I’m having some ~feelings~ about labels. Ever since I discovered, to my surprise and no one else’s, that I was Not Straight, I’ve been looking for the right way to describe that. I don’t think I’ve found it.

“Bisexual” is a heavy term, for me. By that I mean that all the assumptions and connotations and insinuations that make up biphobia have weight. At 31, I still feel uncomfortable saying “I’m bisexual.”

When I first started to understand and basically unsuppress my attraction to women, about six years ago, I figured that I was bisexual. Bi means two and I’m attracted to men and women, the two genders, right? (Please bear in mind this was several years ago).

As time went on I became aware of people around me using ‘pansexual,’ usually to reflect that they were attracted to people foremost, rather than sex or gender itself. I know there’s a few different definitions of pan, but that was what I heard.

As I educated myself and learned about gender as a spectrum, transgender people, and nonbinary people, I became more and more distant from “bisexual.”

I’m a words girl. Bi, for me, means two. I know that a lot of people will disagree with me on this, which is why I’m stressing that this is about my interpretation and what’s right for me. I am absolutely not trying to speak for anyone else.

I’m very aware that a lot of people have pointed out that the Bisexuality Manifesto from the 90s specifically says attraction to the the same or more genders. So I know some people will disagree with me here.

We are tired of being analyzed, defined and represented by people other than ourselves, or worse yet, not considered at all. We are frustrated by the imposed isolation and invisibility that comes from being told or expected to choose either a homosexual or heterosexual identity.

Monosexuality is a heterosexist dictate used to oppress homosexuals and to negate the validity of bisexuality.

Bisexuality is a whole, fluid identity.
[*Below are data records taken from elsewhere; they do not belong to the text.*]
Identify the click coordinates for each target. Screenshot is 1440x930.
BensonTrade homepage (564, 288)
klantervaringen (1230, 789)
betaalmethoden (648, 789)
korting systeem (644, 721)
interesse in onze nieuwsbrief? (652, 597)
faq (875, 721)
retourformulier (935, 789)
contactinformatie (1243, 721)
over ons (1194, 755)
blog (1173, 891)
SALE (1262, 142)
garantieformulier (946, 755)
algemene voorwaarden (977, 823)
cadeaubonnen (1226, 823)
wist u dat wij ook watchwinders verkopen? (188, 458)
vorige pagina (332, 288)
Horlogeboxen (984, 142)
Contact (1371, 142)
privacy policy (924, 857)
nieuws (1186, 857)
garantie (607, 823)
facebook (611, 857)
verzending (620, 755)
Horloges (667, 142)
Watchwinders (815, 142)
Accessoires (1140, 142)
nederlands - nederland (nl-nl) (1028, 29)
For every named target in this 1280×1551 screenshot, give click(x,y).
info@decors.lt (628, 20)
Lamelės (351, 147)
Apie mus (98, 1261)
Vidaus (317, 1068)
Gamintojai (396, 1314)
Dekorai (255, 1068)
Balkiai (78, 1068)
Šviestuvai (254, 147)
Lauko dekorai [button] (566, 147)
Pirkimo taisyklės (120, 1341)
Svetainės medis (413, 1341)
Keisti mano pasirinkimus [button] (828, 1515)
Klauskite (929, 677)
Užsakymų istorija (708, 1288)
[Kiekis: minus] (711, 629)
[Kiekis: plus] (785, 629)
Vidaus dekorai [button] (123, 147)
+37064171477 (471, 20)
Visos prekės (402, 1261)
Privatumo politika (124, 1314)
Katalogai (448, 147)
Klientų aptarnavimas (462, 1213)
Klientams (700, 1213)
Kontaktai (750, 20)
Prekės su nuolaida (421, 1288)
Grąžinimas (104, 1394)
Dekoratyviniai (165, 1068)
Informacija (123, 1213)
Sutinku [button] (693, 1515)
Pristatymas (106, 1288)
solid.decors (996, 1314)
Do not assume that bisexuality is binary or duogamous in nature: that we have “two” sides or that we must be involved simultaneously with both genders to be fulfilled human beings. In fact, don’t assume that there are only two genders. Do not mistake our fluidity for confusion, irresponsibility, or an inability to commit. Do not equate promiscuity, infidelity, or unsafe sexual behavior with bisexuality. Those are human traits that cross all sexual orientations. Nothing should be assumed about anyone’s sexuality, including your own.

– Bisexuality Manifesto, 1990

I hear this. I also feel that, for me, saying I’m bisexual feels like saying I like men and women, not reflecting that I’m attracted to people everywhere on the gender spectrum.
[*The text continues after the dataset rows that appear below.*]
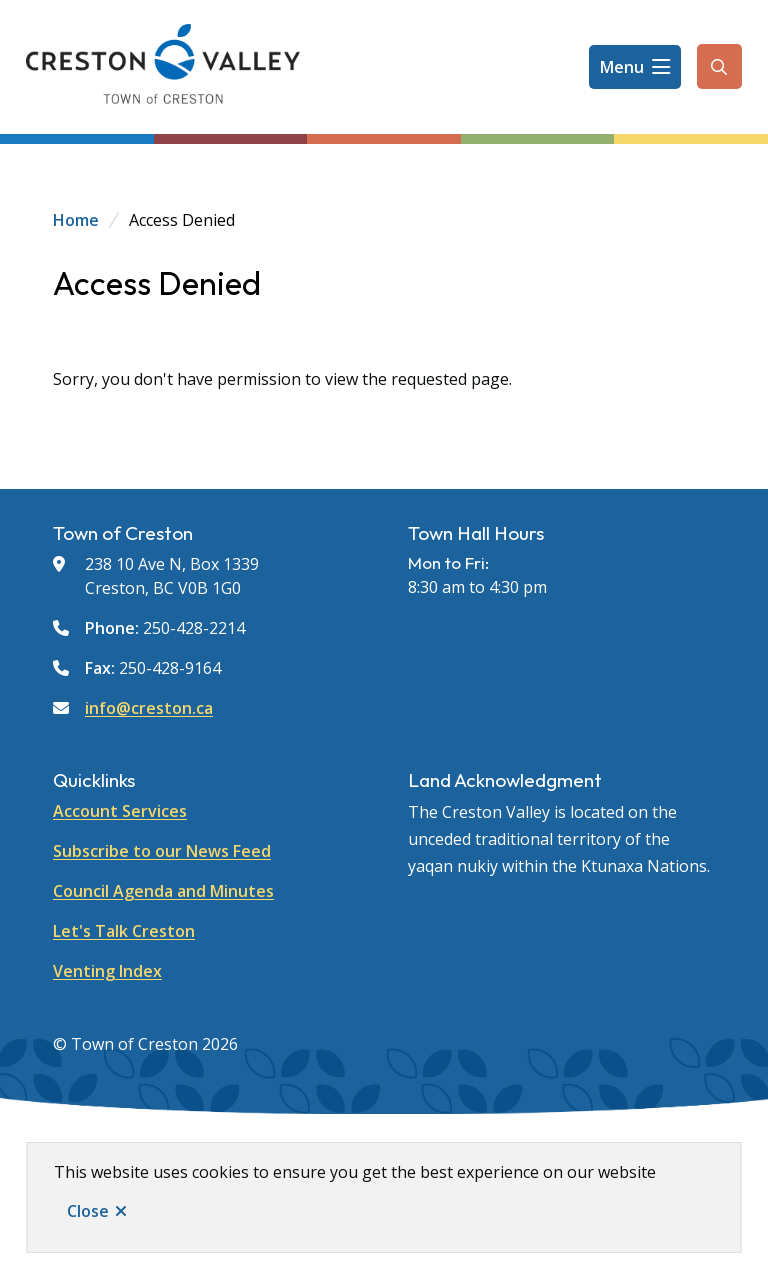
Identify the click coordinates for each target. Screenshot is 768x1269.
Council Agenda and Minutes (163, 891)
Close (88, 1211)
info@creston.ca (149, 708)
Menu (622, 67)
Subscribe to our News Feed (162, 851)
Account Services (120, 811)
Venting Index (107, 971)
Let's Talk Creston (124, 931)
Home (76, 220)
I’ve internalised a lot of the stereotypes that make up biphobia, as stated above. When I say I’m bisexual, I feel like what people hear is that I want to have indiscriminate sex with everyone. Or that I’m claiming it for attention, or it’s just a phase, even though I am 31 and feel I should be given credit for knowing my own mind. In fact, age is irrelevant. Anyone saying they are bisexual shouldn’t have to deal with any of those assumptions.

I also don’t feel quite right calling myself gay. I think people would presume I mean I’m a lesbian. Again, I know some people have said that gay can cover all non-heterosexual attractions, but it’s not right for me. Neither is queer, partly because it’s been used as a slur, and even though there’s been a big movement to reclaim it, it just doesn’t sit right with me personally.
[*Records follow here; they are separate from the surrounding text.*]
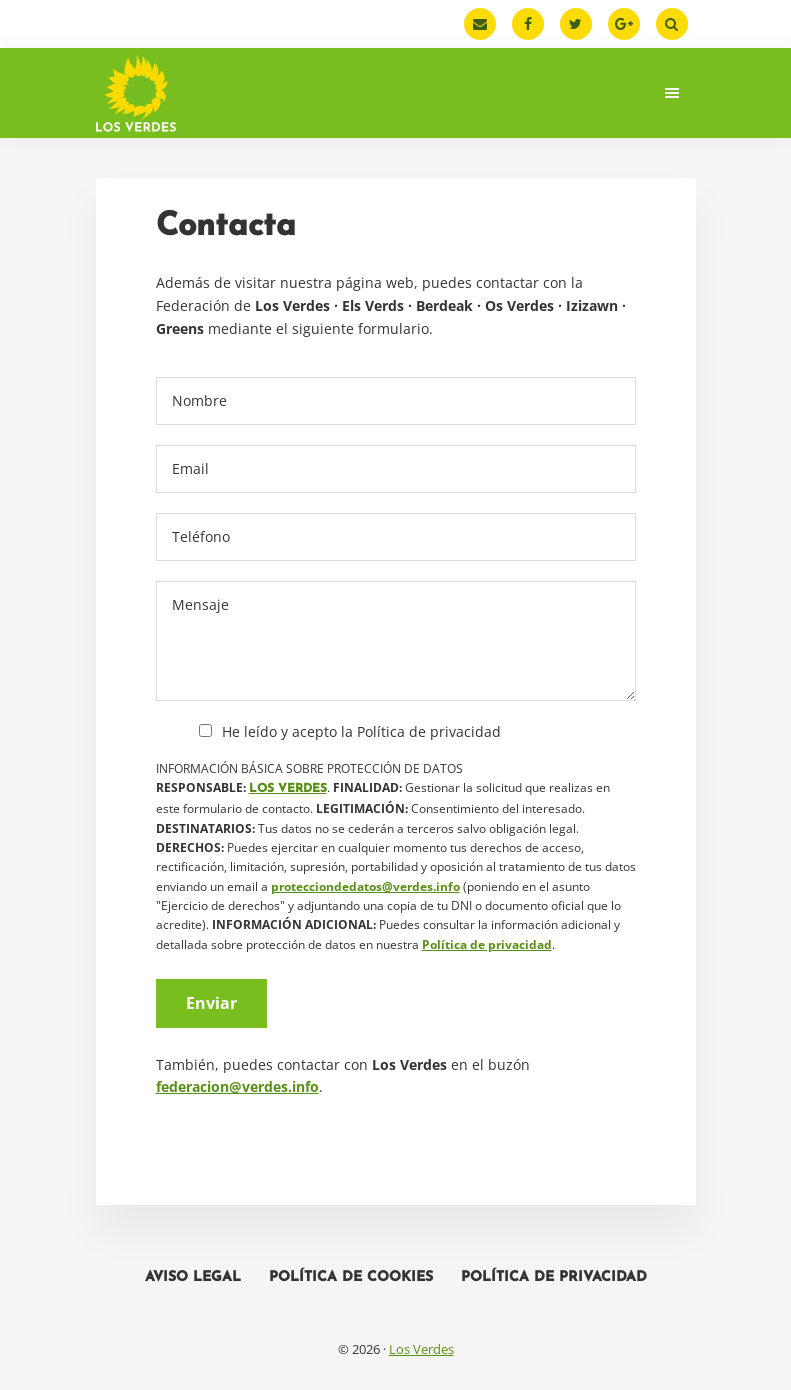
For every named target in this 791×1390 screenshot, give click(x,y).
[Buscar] (672, 24)
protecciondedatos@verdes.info (365, 886)
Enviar (211, 1003)
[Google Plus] (624, 24)
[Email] (480, 24)
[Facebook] (528, 24)
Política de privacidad (487, 944)
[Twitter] (576, 24)
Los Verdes (421, 1349)
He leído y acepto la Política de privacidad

So where does that leave me? There’s no single word to explain what I am. And maybe that’s ok. Not everything needs a label. It’s just in my nature to try and categorise, and it’s especially in my nature to try and find the right word. But maybe I have to accept that, in this case, at this particular time, there isn’t one.

The best I can do is “Not straight.” I feel comfortable with that. It doesn’t seem to require me to behave in any particular way, and it doesn’t necessarily invoke any particular assumptions about me or the life I live. I also just find it kinda funny. It makes me laugh to say I’m not straight. I can’t really put my finger on why. But it feels like a good thing to say.

So I’d say that’s just fine for now.